··· Records supplied ···
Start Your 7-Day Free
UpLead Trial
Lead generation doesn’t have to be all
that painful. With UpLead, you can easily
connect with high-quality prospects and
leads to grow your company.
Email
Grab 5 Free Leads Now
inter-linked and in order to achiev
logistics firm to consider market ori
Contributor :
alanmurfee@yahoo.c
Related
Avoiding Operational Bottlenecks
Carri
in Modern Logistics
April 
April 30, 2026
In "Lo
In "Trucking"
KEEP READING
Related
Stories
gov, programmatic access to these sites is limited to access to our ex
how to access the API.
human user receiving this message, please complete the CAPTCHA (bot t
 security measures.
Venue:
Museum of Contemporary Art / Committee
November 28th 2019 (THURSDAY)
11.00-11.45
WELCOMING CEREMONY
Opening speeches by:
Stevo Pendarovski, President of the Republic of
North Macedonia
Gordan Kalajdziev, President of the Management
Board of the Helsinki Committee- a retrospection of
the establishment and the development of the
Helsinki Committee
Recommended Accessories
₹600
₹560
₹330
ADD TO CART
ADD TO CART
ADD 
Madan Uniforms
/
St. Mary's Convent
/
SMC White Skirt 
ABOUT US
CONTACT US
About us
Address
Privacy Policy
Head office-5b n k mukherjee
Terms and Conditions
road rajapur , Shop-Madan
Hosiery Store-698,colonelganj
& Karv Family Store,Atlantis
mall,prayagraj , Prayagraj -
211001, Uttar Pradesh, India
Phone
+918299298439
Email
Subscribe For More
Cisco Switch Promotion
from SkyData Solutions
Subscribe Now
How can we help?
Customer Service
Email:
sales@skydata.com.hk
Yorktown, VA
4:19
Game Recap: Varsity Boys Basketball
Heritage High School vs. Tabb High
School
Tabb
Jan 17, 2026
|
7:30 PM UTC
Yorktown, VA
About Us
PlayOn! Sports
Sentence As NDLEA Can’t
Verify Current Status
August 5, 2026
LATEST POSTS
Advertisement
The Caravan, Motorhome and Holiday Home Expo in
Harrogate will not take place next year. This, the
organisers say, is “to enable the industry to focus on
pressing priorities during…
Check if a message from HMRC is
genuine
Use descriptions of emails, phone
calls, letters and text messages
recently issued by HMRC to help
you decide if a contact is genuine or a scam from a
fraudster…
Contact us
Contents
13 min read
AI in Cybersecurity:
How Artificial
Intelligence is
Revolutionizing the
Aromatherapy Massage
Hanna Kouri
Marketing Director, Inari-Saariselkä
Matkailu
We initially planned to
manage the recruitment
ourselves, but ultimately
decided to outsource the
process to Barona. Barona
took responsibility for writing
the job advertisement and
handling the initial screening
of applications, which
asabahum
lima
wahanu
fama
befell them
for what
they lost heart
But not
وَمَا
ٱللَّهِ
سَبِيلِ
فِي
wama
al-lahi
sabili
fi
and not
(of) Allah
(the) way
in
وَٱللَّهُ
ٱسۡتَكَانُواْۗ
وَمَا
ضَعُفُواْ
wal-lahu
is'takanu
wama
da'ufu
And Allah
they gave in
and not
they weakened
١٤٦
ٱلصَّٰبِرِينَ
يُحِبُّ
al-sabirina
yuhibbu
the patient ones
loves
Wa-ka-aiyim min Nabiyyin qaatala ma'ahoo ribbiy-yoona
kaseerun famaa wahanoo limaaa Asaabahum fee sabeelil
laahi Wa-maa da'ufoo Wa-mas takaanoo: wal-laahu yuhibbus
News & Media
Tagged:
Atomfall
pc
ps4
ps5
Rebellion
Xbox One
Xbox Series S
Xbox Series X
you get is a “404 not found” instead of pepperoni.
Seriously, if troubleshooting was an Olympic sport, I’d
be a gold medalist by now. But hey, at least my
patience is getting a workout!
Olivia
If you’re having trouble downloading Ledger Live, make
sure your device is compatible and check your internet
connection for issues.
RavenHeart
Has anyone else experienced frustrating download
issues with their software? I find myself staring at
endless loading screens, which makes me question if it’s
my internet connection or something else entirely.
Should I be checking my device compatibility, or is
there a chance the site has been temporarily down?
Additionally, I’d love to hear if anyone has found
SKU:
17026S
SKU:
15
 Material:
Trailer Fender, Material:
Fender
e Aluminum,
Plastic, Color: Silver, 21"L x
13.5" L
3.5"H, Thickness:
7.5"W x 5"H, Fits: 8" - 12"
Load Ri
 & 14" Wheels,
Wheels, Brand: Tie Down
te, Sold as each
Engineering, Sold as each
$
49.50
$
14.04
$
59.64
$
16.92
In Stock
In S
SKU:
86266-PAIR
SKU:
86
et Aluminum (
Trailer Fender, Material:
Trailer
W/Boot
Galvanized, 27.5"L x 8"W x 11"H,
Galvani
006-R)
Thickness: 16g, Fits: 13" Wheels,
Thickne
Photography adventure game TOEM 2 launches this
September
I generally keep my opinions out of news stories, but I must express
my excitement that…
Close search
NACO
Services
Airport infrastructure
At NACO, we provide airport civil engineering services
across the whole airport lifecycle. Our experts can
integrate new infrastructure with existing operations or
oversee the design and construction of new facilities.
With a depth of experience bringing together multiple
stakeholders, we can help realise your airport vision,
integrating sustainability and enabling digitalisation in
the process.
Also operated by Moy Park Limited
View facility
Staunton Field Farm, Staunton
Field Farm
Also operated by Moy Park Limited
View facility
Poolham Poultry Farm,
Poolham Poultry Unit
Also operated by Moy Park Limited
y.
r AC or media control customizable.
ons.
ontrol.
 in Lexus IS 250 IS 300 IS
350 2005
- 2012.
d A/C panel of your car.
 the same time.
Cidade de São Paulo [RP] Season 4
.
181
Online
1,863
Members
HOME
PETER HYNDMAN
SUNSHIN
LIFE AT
···
# How to complete this task
When a line in the material above contains the word "anyone", copy that line out.

# Answer area
Has anyone else experienced frustrating download
Additionally, I’d love to hear if anyone has found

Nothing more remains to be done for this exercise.